Tax Authority issued warrants which Teva disputes
Although presumably tax deferrals, in this case deferred taxes aren't being created to complement current tax expense and reconcile this to theoretical tax. The reason is that Teva, as permitted by accounting rules, doesn't create deferred tax liabilities for taxes payable in the event of dividend distributions, arguing that it permanently intends to invest its accumulated earnings rather than distribute them as dividends.
Teva consequently reports that, should such dividends be distributed, they would be subject to an additional 15% tax payment - to be reflected in its tax expense for that period - and that this could have a substantial effect on its capital equity. Accounting rules are lenient in this respect, adopting the approach that dividend distributions are within the company's control, but this should be taken into account when analyzing the operations of a company like Teva, including its potential resulting tax liability.
In Teva's case, the issue of transferring funds from undistributed profits to foreign investment has also been a bone of contention with Israel's tax authorities. Teva reports that following its tax liability audit for 2005 and 2006, the Israel Tax Authority issued warrants totaling $750 million disputed by the company. These partly reflected the authority's disapproval of the use of tax-exempt approved enterprise profits for foreign investment without payment of corporate tax.
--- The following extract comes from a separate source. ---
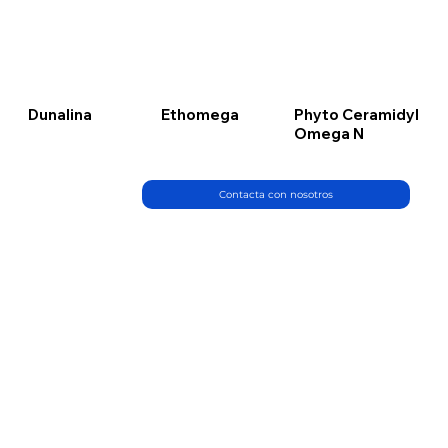
Dunalina
Ethomega
Phyto Ceramidyl
Omega N
Contacta con nosotros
According to media reports, the issue revolves around the enormous amount paid by Teva in 2005 to acquire Ivax Corporation, which the taxman views as a dividend payment from exempt earnings. In any case, Teva's balance of provisions for tax contingencies totaled $900 million at the end of 2011 and is included in its effective tax rate calculation.
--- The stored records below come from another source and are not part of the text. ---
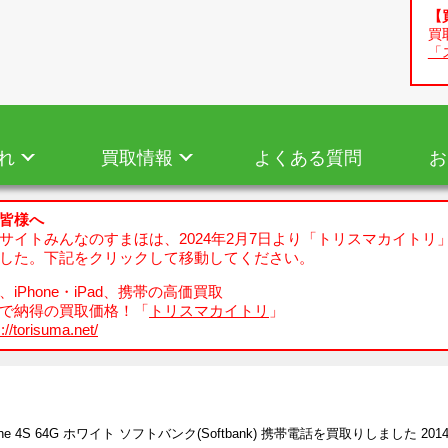
【
買
「
れ
買取情報
よくある質問
お
皆様へ
サイトみんなのすまほは、2024年2月7日より「トリスマカイトリ
した。下記をクリックして移動してください。
iPhone・iPad、携帯の高価買取
で納得の買取価格！「
トリスマカイトリ
」
://torisuma.net/
one 4S 64G ホワイト ソフトバンク(Softbank) 携帯電話を買取りしました 2014/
Most of Teva's consolidated pretax profits derive from the company itself and its Israeli subsidiaries - 70% in the past three years. Meanwhile its foreign subsidiaries are taxed according to rates in their home countries, with several enjoying tax benefits there. But it's hard to ignore the fact that the proportion of tax attributable to Israel is consistently and significantly lower than the share of pretax earnings originating in Israel out of the group's overall profits.
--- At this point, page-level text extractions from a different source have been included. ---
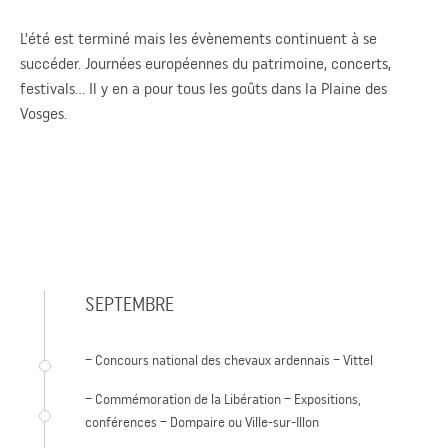
L’été est terminé mais les évènements continuent à se
succéder. Journées européennes du patrimoine, concerts,
festivals… Il y en a pour tous les goûts dans la Plaine des
Vosges.
SEPTEMBRE
– Concours national des chevaux ardennais – Vittel
– Commémoration de la Libération – Expositions,
conférences – Dompaire ou Ville-sur-Illon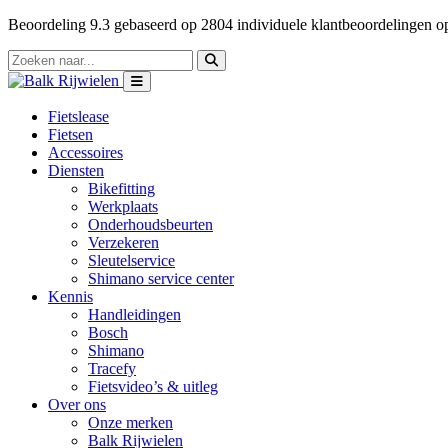
Beoordeling
9.3
gebaseerd op
2804
individuele klantbeoordelingen 
Fietslease
Fietsen
Accessoires
Diensten
Bikefitting
Werkplaats
Onderhoudsbeurten
Verzekeren
Sleutelservice
Shimano service center
Kennis
Handleidingen
Bosch
Shimano
Tracefy
Fietsvideo’s & uitleg
Over ons
Onze merken
Balk Rijwielen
The Israeli portion of Teva's consolidated pretax income in 2011 was 69% but only 56% of its tax expense went to Israel's treasury, although a more precise comparison differentiating between various profits sources - like financing activities - can't be performed on the basis of financial statements alone. The higher rate of tax paid by Teva abroad continues to be reflected in its first quarter statements and is even greater than in 2011, mainly because of changes in the company's product and geographical mix.
A true dilemma
It seems there is no better example for the intricate consequences of the Encouragement of Capital Investments Law than Teva, a symbol of Israeli pride but one that barely contributes to the state's coffers: Implications not only reflecting the high price of attracting capital investment in Israel but also the potential for aberrations. Teva's exploitation of profits generated in Israel, that until now remain untaxed, to serially gobble up businesses overseas over the years could undermine the rationale behind stimulating local investment.
The dilemma might be solved by amendment to the aforementioned law which will set reduced mandatory tax rates for future enterprises regardless of dividend payments. The amendment will also completely abolish the tax exempt "strategic investment track."
In any case, with all due respect to Zionism, it must be noted that a company that is global both in operations and ownership, like Teva, will always strive to minimize taxes based on offers received throughout the world, and this could lead to operations leaving Israel: That is the true dilemma for Israel's decision makers.
The writer is an AFRS consultant and deputy dean (accounting ) of the Arison School of Business, Interdisciplinary Center (IDC ) Herzliya.